Dataset entries

☆ ☆ ☆ ☆ ☆

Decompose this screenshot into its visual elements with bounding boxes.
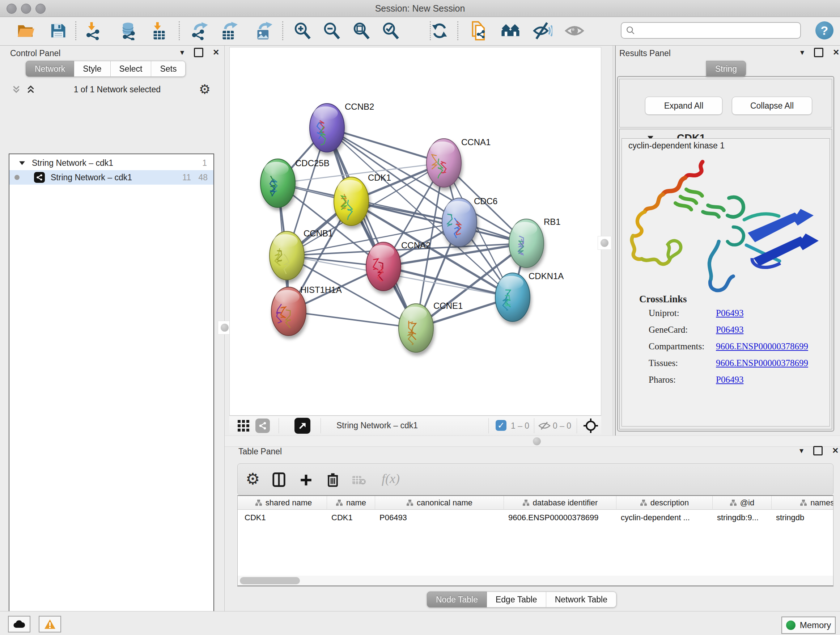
table-hscrollbar[interactable] — [238, 576, 833, 586]
first-neighbors-icon[interactable] — [500, 20, 521, 42]
show-all-icon[interactable] — [564, 20, 585, 42]
help-icon[interactable]: ? — [815, 21, 834, 40]
maximize-panel-icon[interactable] — [194, 48, 203, 57]
warning-status-icon[interactable] — [39, 616, 61, 632]
float-panel-icon[interactable]: ▾ — [800, 48, 804, 57]
import-table-file-icon[interactable] — [148, 20, 170, 42]
search-input[interactable] — [635, 25, 800, 35]
network-tree-child-row[interactable]: String Network – cdk1 11 48 — [9, 170, 213, 185]
horizontal-splitter[interactable] — [225, 435, 840, 447]
function-builder-icon[interactable]: f(x) — [382, 471, 400, 486]
network-share-view-icon[interactable] — [256, 418, 270, 433]
tab-node-table[interactable]: Node Table — [427, 592, 487, 608]
table-cell[interactable]: P06493 — [375, 511, 504, 524]
zoom-out-icon[interactable] — [321, 20, 343, 42]
crosslink-value-link[interactable]: 9606.ENSP00000378699 — [716, 358, 808, 368]
tab-style[interactable]: Style — [74, 61, 111, 77]
column-header-@id[interactable]: @id — [713, 496, 772, 510]
table-cell[interactable]: CDK1 — [240, 511, 327, 524]
maximize-panel-icon[interactable] — [813, 446, 823, 455]
export-image-icon[interactable] — [253, 20, 274, 42]
save-session-icon[interactable] — [47, 20, 69, 42]
network-node-CCNA1[interactable] — [426, 139, 461, 187]
column-header-shared-name[interactable]: shared name — [240, 496, 327, 510]
crosslink-value-link[interactable]: 9606.ENSP00000378699 — [716, 341, 808, 352]
network-node-CDC6[interactable] — [442, 198, 477, 247]
float-panel-icon[interactable]: ▾ — [180, 48, 184, 57]
maximize-panel-icon[interactable] — [814, 48, 823, 57]
delete-table-icon[interactable] — [352, 475, 366, 486]
close-panel-icon[interactable]: ✕ — [213, 48, 219, 57]
zoom-selected-icon[interactable] — [380, 20, 401, 42]
show-columns-icon[interactable] — [272, 472, 286, 487]
export-table-icon[interactable] — [218, 20, 240, 42]
tree-expand-icon[interactable] — [19, 160, 25, 166]
network-node-CDKN1A[interactable] — [495, 273, 530, 321]
detach-view-icon[interactable] — [294, 418, 310, 434]
column-header-description[interactable]: description — [616, 496, 713, 510]
network-edge-HIST1H1A-CCNE1[interactable] — [289, 311, 416, 328]
open-session-icon[interactable] — [14, 20, 36, 42]
network-node-CCNE1[interactable] — [399, 304, 433, 352]
table-hscrollbar-thumb[interactable] — [240, 577, 300, 584]
crosslink-value-link[interactable]: P06493 — [716, 325, 744, 335]
memory-button[interactable]: Memory — [782, 616, 836, 634]
network-node-CDK1[interactable] — [334, 177, 369, 226]
collapse-all-button[interactable]: Collapse All — [732, 97, 812, 115]
network-options-gear-icon[interactable]: ⚙ — [199, 82, 210, 97]
expand-all-button[interactable]: Expand All — [645, 97, 722, 115]
tab-network[interactable]: Network — [26, 61, 74, 77]
hide-selected-icon[interactable] — [532, 20, 554, 42]
column-header-name[interactable]: name — [327, 496, 375, 510]
import-network-file-icon[interactable] — [83, 20, 104, 42]
table-cell[interactable]: stringdb — [772, 511, 834, 524]
zoom-fit-icon[interactable] — [351, 20, 372, 42]
table-cell[interactable]: CDK1 — [327, 511, 375, 524]
column-header-database-identifier[interactable]: database identifier — [504, 496, 616, 510]
delete-column-icon[interactable] — [327, 472, 339, 487]
network-node-CCNA2[interactable] — [366, 242, 401, 291]
network-canvas[interactable]: CCNB2CCNA1CDC25BCDK1CDC6RB1CCNB1CCNA2CDK… — [229, 47, 601, 416]
network-node-RB1[interactable] — [509, 219, 544, 268]
column-header-namespace[interactable]: namespace — [772, 496, 834, 510]
network-tree-root-row[interactable]: String Network – cdk1 1 — [9, 156, 213, 170]
export-network-icon[interactable] — [188, 20, 210, 42]
toolbar-separator — [179, 21, 180, 40]
help-glyph: ? — [821, 24, 829, 38]
table-options-gear-icon[interactable]: ⚙ — [246, 470, 260, 488]
tab-select[interactable]: Select — [111, 61, 152, 77]
close-panel-icon[interactable]: ✕ — [833, 48, 839, 57]
crosslink-value-link[interactable]: P06493 — [716, 308, 744, 318]
expand-all-icon[interactable] — [26, 85, 35, 94]
close-panel-icon[interactable]: ✕ — [832, 446, 838, 455]
crosslink-label: Tissues: — [649, 358, 678, 368]
crosslink-value-link[interactable]: P06493 — [716, 375, 744, 385]
tab-edge-table[interactable]: Edge Table — [487, 592, 546, 608]
network-node-CCNB2[interactable] — [309, 103, 344, 152]
network-node-CCNB1[interactable] — [270, 231, 304, 280]
cloud-status-icon[interactable] — [8, 616, 30, 632]
float-panel-icon[interactable]: ▾ — [799, 446, 804, 455]
network-edge-CCNB2-CCNE1[interactable] — [327, 128, 416, 328]
import-network-database-icon[interactable] — [118, 20, 139, 42]
network-node-CDC25B[interactable] — [261, 159, 295, 207]
crosslink-row: Tissues:9606.ENSP00000378699 — [649, 358, 826, 368]
refresh-icon[interactable] — [429, 20, 450, 42]
table-cell[interactable]: 9606.ENSP00000378699 — [504, 511, 616, 524]
create-column-icon[interactable] — [300, 474, 312, 486]
collapse-all-icon[interactable] — [11, 85, 21, 94]
tab-string[interactable]: String — [706, 61, 746, 77]
right-splitter-handle[interactable] — [598, 236, 611, 250]
tab-sets[interactable]: Sets — [151, 61, 186, 77]
horizontal-splitter-handle[interactable] — [533, 437, 541, 445]
grid-view-icon[interactable] — [237, 420, 249, 433]
import-string-network-icon[interactable] — [469, 20, 491, 42]
network-edge-CCNB2-CCNA1[interactable] — [327, 128, 444, 163]
column-header-canonical-name[interactable]: canonical name — [375, 496, 504, 510]
table-cell[interactable]: stringdb:9... — [713, 511, 772, 524]
birds-eye-crosshair-icon[interactable] — [583, 418, 598, 435]
table-cell[interactable]: cyclin-dependent ... — [616, 511, 713, 524]
selected-nodes-checkbox-icon[interactable]: ✓ — [496, 420, 507, 431]
zoom-in-icon[interactable] — [292, 20, 313, 42]
tab-network-table[interactable]: Network Table — [546, 592, 616, 608]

☆ ☆ ☆ ☆ ☆

**Aim of the exercise:** All lines above that contain the word "export" are to be copied.

**Solution for this problem:**
export-image-icon[interactable] — [253, 20, 274, 42]
export-table-icon[interactable] — [218, 20, 240, 42]
export-network-icon[interactable] — [188, 20, 210, 42]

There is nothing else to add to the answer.